Wolff's novella The Barracks Thief concerns three American paratroopers stationed in North Carolina during the Vietnam War; they bond together through a shared temptation to allow an approaching forest fire to consume the ammunition dump that they are guarding. Told retrospectively by a soldier named Bishop, The Barracks Thief explores the question of whether it is better to die young and tragically or to live a long, but dull, conventional life.

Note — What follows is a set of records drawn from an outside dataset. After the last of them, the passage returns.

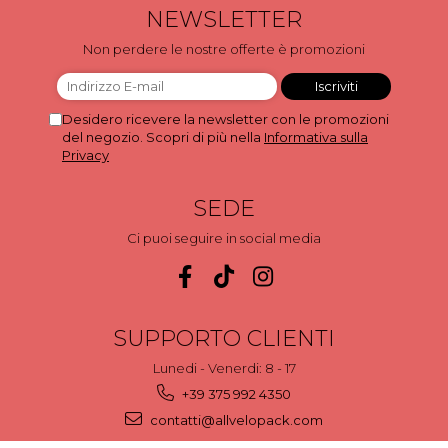
NEWSLETTER
Non perdere le nostre offerte è promozioni
Desidero ricevere la newsletter con le promozioni
del negozio. Scopri di più nella
Informativa sulla
Privacy
SEDE
Ci puoi seguire in social media
SUPPORTO CLIENTI
Lunedi - Venerdi: 8 - 17
+39 375 992 4350
contatti@allvelopack.com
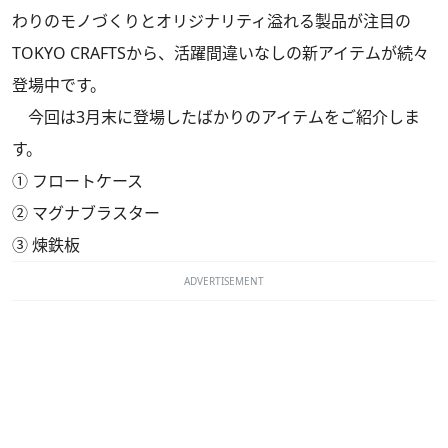
わりのモノづくりとオリジナリティ溢れる製品が注目の
TOKYO CRAFTSから、活躍間違いなしの新アイテムが続々
登場中です。
今回は3月末に登場したばかりのアイテムをご紹介しま
す。
①
フロートケース
②
マグナブラスター
③
煉鉄板
ADVERTISEMENT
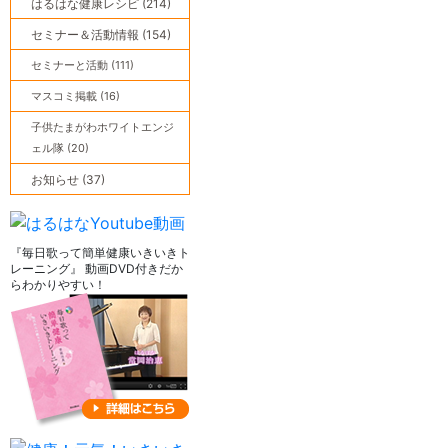
はるはな健康レシピ (214)
セミナー＆活動情報 (154)
セミナーと活動 (111)
マスコミ掲載 (16)
子供たまがわホワイトエンジ
ェル隊 (20)
お知らせ (37)
『毎日歌って簡単健康いきいきト
レーニング』 動画DVD付きだか
らわかりやすい！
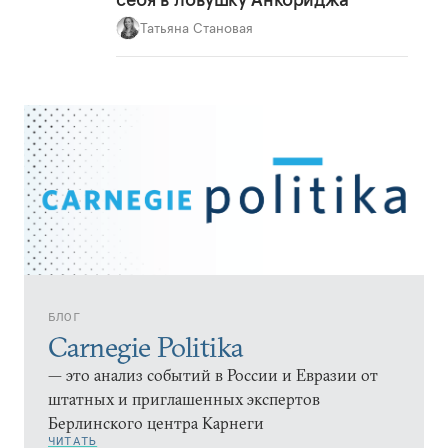
Татьяна Становая
БЛОГ
Carnegie Politika
— это анализ событий в России и Евразии от
штатных и приглашенных экспертов
Берлинского центра Карнеги
ЧИТАТЬ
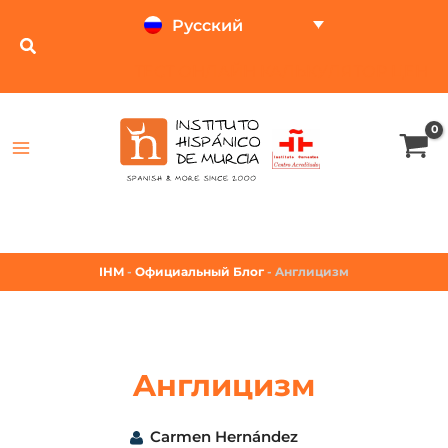
Русский
ТЕСТ ОНЛАЙН
КАЛЬКУЛЯТОР ЦЕН
IHM
-
Официальный Блог
-
Aнглицизм
Aнглицизм
Carmen Hernández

Back in the World (1985), Wolff's second collection of short fiction, takes its title from the hopes of American Vietnam War veterans for clarity and purpose after their tour of duty. Other stories include “Coming Attractions,” featuring a lonely fifteen-year-old girl who makes phone calls that reveal her lack of close relationships, even among her family. “The Missing Person” is a comical story concerning Father Leo, whose failures include his latest assignment at a parish that has little use for his spiritual guidance. In general, Wolff's stories include a character whose circumstances lead him or her to dissembling as a way of creating a new self or revealing hidden truths.

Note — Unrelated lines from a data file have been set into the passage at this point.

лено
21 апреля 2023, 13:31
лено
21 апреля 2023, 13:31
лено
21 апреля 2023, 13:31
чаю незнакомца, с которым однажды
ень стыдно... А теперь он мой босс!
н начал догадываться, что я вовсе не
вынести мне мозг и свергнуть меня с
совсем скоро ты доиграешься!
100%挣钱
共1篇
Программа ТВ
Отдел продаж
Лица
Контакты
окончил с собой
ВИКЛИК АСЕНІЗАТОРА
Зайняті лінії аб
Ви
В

Wolff's The Night in Question (1996) collects fifteen short stories in which the characters search for the essence of life that lies hidden beneath quotidian surfaces. In “Chain,” a man seeking revenge after a dog attacks his daughter gratefully accepts a friend's offer to kill the animal, the first in a series of reprisals that ultimately results in tragedy. “The Other Miller” is about a boy whose plan to punish his mother by joining the army proves futile. “Mortals” tells of a man who, eager to know what his friends say about him, sends his own obituary to the local newspaper. Other stories feature a book critic who is shot and killed while standing in line at the bank, a young woman who visits her father after his nervous breakdown, and a devoted sister struggling with a sermon her brother insists on reciting. Salvation is hard to come by for these characters, all of whom lack self-awareness. Their self-deceptions are not only humorous, but also morally tenuous, laying the groundwork for a collection of stories that read like parables and are often as edifying as they are ironic.

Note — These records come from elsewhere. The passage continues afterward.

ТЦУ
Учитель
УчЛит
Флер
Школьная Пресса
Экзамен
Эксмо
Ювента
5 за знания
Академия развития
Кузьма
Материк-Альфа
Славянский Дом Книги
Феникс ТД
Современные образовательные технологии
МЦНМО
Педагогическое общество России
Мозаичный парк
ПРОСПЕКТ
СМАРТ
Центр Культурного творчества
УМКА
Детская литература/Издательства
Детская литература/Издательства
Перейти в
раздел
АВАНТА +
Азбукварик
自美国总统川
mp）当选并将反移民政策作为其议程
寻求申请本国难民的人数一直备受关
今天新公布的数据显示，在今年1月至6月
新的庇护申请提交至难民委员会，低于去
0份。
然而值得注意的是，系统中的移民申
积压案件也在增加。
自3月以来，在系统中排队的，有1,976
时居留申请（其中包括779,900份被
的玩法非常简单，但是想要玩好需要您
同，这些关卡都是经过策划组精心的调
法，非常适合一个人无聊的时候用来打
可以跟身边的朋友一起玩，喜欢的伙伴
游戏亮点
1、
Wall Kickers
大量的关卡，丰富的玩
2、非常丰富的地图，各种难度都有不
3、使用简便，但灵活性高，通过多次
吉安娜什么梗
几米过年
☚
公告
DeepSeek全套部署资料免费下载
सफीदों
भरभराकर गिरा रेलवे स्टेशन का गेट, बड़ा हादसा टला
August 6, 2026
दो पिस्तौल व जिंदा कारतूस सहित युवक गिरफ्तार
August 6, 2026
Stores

Wolff has received a great deal of critical acclaim for his precise, evocative language as well as his insight into the lives of a diverse range of characters. Wolff often addresses the complexity of human experience in his work, considering related themes prismatically. Moral choices and familial connections are the primary concerns of his oeuvre, which many interpret as an inquiry into the conditions necessary for the establishment of positive identity or self-esteem. Wolff's prose style is direct and his vocabulary consistently accessible. Some have called his stories gimmicky, others have faulted him for failing to resolve his plots, but even Wolff's worst critics seem impressed by the depth, power, and candor of his narrative voice.